There are many problems with this, some of which Smith notes. For one thing this can lead to "semantic bias" (Smith's term), which in turn can lead us to all sorts of wrong intuitions about the way the world works. Political science is far from immune from these same problems*, but I think the problems are even bigger in economics, particularly when economists shift from academic exercise to policy prescription. Quite often economists neglect politics entirely -- i.e. they leave them in e -- when modeling economic outcomes. This is, as I put it once, like re-arranging the furniture for a party with no invited guests... perhaps interesting academically, but not helpful for much else. It's also very likely to lead to a biased model.

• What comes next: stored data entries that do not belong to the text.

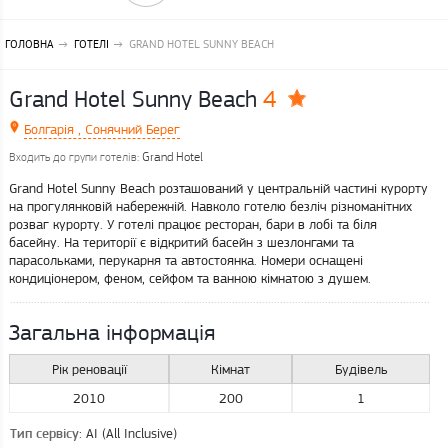
ГОЛОВНА
ГОТЕЛІ
GRAND HOTEL SUNNY BEACH
4
Grand Hotel Sunny Beach
Болгарія , Сонячний Берег
Grand Hotel
Входить до групи готелів:
Grand Hotel Sunny Beach розташований у центральній частині курорту
на прогулянковій набережній. Навколо готелю безліч різноманітних
розваг курорту. У готелі працює ресторан, бари в лобі та біля
басейну. На території є відкритий басейн з шезлонгами та
парасольками, перукарня та автостоянка. Номери оснащені
кондиціонером, феном, сейфом та ванною кімнатою з душем.
Загальна інформація
Рік реновації
Кімнат
Будівель
2010
200
1
: AI (All Inclusive)
Тип сервісу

The solution is not, as Friedman seemingly suggests, to just stop doing statistical analysis. It's to do better statistical analysis, in conjunction with better theory and better operationalizations of key variables. It's to try to improve the model rather than fix the residual, and to specify exactly what we do and don't know.
*The most common instance of this phenomenon is to use "regime type" as an explanatory variable in comparative studies. Sometimes this might make sense, but most commonly it's just dumped into a model with little theoretical justification and almost no interpretive value.